EXTRACTED RECORDS
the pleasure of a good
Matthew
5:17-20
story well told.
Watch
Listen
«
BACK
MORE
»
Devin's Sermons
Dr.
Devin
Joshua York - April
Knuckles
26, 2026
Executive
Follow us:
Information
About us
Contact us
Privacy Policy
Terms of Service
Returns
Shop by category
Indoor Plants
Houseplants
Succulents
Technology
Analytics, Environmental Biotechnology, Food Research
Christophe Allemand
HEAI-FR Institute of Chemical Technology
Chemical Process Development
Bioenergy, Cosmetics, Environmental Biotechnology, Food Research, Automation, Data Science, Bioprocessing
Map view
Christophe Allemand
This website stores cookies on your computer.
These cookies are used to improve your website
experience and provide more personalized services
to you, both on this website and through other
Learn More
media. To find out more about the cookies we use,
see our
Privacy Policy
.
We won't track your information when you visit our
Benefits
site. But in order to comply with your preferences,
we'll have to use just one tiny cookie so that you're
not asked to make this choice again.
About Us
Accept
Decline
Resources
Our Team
---
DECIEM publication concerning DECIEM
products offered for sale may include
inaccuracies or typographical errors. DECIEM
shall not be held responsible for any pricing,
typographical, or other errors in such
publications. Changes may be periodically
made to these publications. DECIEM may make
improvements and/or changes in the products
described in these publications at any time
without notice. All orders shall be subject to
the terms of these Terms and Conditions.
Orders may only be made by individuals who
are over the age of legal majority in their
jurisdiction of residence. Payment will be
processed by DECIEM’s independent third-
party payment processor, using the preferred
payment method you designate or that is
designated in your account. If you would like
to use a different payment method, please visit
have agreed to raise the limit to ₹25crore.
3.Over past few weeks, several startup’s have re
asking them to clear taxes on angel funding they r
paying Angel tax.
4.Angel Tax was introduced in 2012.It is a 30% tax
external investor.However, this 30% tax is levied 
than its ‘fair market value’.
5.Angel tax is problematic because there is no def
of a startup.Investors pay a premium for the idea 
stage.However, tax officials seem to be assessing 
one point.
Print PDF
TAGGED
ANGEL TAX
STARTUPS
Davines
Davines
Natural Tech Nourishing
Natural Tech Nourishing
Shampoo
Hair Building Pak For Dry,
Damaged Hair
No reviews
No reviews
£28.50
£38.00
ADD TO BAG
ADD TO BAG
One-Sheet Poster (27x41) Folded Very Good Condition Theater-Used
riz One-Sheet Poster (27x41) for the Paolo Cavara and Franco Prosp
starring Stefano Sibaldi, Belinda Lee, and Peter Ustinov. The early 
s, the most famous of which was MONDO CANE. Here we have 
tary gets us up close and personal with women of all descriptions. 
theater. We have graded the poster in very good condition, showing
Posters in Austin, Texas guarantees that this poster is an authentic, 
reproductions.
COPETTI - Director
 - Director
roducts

TASK REQUIREMENTS
Among the records above, find each line holding the string "make" and pull it out.

TASK RESULT
not asked to make this choice again.
made to these publications. DECIEM may make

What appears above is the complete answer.